Saturday, May 04, 2019

eating on the fringes


That photograph makes my kitchen look a lot like Christmas.

And, I guess, it is. In a way.

After a month of traveling and eating food prepared by other minds, I am back in the favorite room of my house dreaming up a new dish each day.

A young Mexican friend came over while I was cooking today's lunch. It was a conservative choice -- a fusion between two traditional Mexican dishes with a few Asian and Middle Eastern touches. Think of  carne en su jugo combined with carne con chile rojo tarted up with tomatoes, garbanzos, black beans, shallots, and a citrus-based salsa verde, with a foundation of cilantro, fennel, and cumin seeds, and a dash of cinnamon and nutmeg.

When Alan asked what I was making, I gave him the full litany. He rolled his eyes. I responded: "Lunch."

Whenever my Mexican friends discuss food with me, they almost always start with the question of why I do not just cook straight Mexican fare. You know the answer. Because I find that type of cooking boring. I want something I have never tasted before for each of my meals.

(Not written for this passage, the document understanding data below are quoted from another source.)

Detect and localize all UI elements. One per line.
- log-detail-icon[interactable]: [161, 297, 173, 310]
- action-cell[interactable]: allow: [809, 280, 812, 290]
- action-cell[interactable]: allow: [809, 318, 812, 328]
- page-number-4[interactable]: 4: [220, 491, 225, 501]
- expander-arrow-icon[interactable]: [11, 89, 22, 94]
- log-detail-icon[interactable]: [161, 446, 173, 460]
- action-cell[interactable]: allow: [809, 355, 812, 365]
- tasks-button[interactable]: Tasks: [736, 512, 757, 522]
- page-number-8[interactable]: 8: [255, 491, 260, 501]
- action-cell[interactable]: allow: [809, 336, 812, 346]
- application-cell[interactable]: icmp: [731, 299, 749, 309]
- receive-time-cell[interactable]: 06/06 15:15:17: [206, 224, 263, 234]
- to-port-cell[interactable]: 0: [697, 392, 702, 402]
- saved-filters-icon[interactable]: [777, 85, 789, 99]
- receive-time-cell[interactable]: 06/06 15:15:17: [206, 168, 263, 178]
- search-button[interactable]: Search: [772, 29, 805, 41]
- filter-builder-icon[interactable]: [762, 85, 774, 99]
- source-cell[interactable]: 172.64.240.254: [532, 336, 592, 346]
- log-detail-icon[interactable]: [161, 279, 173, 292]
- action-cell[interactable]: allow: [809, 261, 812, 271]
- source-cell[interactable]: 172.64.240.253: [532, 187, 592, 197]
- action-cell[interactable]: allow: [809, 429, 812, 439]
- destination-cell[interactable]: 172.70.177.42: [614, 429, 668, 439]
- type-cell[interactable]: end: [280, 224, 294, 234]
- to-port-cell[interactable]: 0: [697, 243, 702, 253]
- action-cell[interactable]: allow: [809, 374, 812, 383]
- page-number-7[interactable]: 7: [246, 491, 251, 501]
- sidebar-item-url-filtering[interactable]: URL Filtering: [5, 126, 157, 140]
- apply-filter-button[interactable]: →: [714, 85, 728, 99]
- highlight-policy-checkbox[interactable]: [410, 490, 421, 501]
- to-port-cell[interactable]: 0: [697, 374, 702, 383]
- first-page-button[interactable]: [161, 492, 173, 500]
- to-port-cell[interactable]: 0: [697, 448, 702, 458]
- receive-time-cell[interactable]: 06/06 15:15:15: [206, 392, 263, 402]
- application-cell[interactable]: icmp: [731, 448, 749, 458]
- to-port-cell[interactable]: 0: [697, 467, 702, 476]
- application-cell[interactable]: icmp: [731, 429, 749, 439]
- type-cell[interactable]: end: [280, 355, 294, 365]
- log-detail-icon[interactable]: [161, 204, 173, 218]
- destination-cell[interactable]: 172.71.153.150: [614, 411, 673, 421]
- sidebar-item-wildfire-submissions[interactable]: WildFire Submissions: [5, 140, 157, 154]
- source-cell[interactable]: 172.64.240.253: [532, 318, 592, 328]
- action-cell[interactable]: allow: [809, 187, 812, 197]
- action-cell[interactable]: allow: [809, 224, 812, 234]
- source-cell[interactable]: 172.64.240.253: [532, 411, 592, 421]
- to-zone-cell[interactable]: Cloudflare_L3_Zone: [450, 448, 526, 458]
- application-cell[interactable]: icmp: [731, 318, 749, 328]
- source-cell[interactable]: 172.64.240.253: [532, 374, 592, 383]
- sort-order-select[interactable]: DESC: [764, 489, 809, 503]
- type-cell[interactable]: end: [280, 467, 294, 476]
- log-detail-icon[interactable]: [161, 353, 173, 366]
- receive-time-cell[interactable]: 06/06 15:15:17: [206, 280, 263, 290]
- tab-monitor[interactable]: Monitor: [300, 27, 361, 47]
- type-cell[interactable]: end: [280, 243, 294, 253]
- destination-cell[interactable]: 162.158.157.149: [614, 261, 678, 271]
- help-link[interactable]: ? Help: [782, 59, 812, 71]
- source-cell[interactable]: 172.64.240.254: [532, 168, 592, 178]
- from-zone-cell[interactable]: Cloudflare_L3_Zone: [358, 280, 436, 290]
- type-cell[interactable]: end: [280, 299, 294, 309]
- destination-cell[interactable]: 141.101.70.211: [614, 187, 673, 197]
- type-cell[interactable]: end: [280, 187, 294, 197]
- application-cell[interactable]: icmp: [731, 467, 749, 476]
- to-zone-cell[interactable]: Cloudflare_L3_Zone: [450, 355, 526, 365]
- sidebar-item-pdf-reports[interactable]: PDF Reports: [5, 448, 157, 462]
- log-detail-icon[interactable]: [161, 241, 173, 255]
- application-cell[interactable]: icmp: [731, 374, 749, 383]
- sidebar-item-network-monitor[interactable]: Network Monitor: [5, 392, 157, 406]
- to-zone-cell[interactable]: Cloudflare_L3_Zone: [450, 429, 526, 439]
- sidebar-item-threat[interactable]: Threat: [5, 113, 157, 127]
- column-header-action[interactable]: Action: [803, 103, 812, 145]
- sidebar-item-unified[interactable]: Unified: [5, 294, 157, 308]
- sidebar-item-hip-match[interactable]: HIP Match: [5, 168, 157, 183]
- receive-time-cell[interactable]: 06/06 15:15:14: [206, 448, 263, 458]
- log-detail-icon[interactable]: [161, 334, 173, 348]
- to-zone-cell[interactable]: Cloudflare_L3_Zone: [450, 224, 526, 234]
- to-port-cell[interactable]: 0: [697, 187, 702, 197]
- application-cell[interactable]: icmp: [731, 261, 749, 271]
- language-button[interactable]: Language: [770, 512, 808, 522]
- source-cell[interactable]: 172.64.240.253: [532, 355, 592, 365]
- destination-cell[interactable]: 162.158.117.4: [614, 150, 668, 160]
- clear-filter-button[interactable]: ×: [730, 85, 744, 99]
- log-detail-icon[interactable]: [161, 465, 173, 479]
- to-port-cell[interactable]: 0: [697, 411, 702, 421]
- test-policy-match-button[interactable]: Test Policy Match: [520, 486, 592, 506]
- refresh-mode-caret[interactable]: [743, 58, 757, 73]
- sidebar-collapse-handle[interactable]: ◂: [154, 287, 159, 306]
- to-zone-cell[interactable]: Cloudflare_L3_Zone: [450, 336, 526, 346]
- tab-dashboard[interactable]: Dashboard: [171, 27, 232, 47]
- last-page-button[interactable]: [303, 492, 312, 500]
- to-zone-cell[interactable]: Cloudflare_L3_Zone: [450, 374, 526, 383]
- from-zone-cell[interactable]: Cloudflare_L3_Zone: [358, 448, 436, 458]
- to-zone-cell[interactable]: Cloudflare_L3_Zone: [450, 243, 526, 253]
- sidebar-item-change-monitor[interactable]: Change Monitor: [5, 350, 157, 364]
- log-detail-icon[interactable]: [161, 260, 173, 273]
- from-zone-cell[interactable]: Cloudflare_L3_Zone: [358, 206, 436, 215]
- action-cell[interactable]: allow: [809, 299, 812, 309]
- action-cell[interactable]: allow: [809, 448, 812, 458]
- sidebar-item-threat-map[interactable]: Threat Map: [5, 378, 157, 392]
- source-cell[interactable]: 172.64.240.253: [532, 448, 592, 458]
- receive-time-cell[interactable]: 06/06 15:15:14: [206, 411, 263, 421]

Mexicans are rather conservative in their food tastes. Most people around the world tend to stick to foods they knew growing up. But the Mexicans I know are very happy eating the standard fare of Jalisco.

I asked Alan if he wanted to try my experiment. He declined. It did not look right to him. And then he really surprised me: "I do not like Canadian food." I thought I had mistranslated what he said.

I asked him to repeat it. He did.

Like the vast majority of my Mexican acquaintances, the assumption is that people from the north are all Canadians. That is a safe bet here in our little village on the Pacific shore since most northerners are from Canada.

I reminded him I was from Oregon, not Canada. But I was more interested in why he thought my Mexican-inspired dishes were not Mexican.

That was an easy answer. "If it is not the way my grandmother cooks, it is not Mexican." Alan is a perfect example of the conservative eater.

So, we started talking about the type of Mexican foods he does like. Most of the usual suspects were there. Tacos. Carnitas. Enchiladas. Almost anything wrapped in a tortilla.

Then, he shocked me. He included pizza and spaghetti on his list.

When I asked him why, he said because Mexicans eat them. He was willing to accept the fact that both foods found their genesis in Italy (only because Wikipedia backed me up), but that did not deter him from declaring both staples of the universal children's table as Mexican dishes.

Spaghetti with red sauce, that is. He declared all pasta with white sauces as Canadian imports to local restaurants.

Alan left without trying my lunch creation. That is too bad. It turned out well, and I am certain Omar is going to like it when he returns home from his Saturday gadabout.

My blogger chum Jennifer said my essay about returning home (mean streets of barra) sounded as if I had donned Judy Garland Kansas pigtails. She has a point.

There is no place like home. Well, until another trip calls (and I am planning several already).